2. Paying interest is essentially throwing money away as well. And should your home ever go down in value, your basically trapped (as the 2008 crisis proved so well). That interest money is not "working for you", unless you define it as gaining credit. That roughly $280,000 that was paid above and beyond the loan is burnt money essentially.
3. What happened to #3?
4. Better off paying rent and setting aside the extra money a mortgage/home would be costing to you towards buying a home outright (or almost outright). Instead of paying 5%, let your money earn 5%. After 10 years of putting maybe a grand into an earning account, that is much more equity then the measly amount paid off on the principal of the house.
5. If you have good credit history not much of a concern. Nothing will destroy your credit like a missed mortgage payment.
6. I overlooked the mortgage interest tax deductions, but deductions max out at a low amount for most people, nowhere near the total amount paid each year. Not to mention most of that is offset by the costs of property taxes and other miscellaneous taxes on home ownership.

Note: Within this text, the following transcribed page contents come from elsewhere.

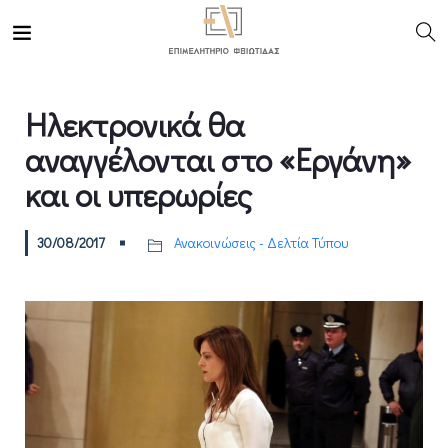
Ηλεκτρονικά θα
αναγγέλονται στο «Εργάνη»
και οι υπερωρίες
30/08/2017
Ανακοινώσεις - Δελτία Τύπου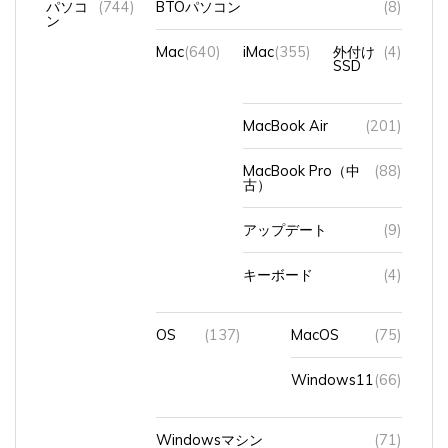
Mac
(640)
iMac
(355)
外付け
(4)
SSD
MacBook Air
(201)
MacBook Pro（中
(88)
古）
アップデート
(9)
キーボード
(4)
OS
(137)
MacOS
(75)
Windows11
(66)
Windowsマシン
(71)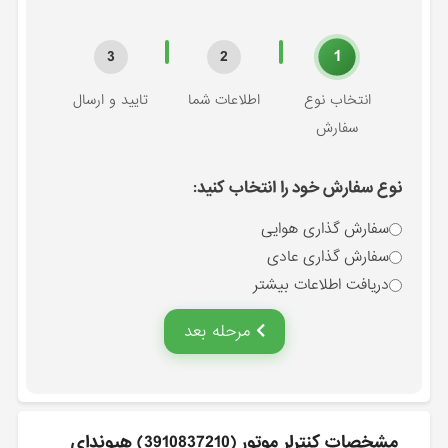
1
3
2
انتخاب نوع
اطلاعات شما
تایید و ارسال
سفارش
نوع سفارش خود را انتخاب کنید:
سفارش گذاری هوایی
سفارش گذاری عادی
دریافت اطلاعات بیشتر
مرحله بعد
مشخصات كنترلر موتور (3910837210) هیوندای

7. God forbid someone lose their job and find themselves unable to make the payments, then all those payments were for nothing. A renter simply moves into a place they can afford. If you think you have enough stability for thirty years, then I say go for it.
8. I never said 5% was a bad rate, I just used it as an example, since it's fairly common. Or you could refinance to one of those great adjustable rates, we all saw how that worked out. Also, you're not factoring closing costs and all the other BS that banks tack on.
Look, I'm not saying renting is ideal, but having a mortgage can potentially be much worse, especially for young single people. For certain people, for example married couples with families and a mini-van, a mortgage would begin to make more sense.
Also, you cannot say all homes go up in value. Sure they'll go up in terms of inflation, but in real terms that's always a question mark, with the very real possibility of going down in value depending on location.
It's a complex question that each person should consider very carefully. Let's not rush into taking on "good debt."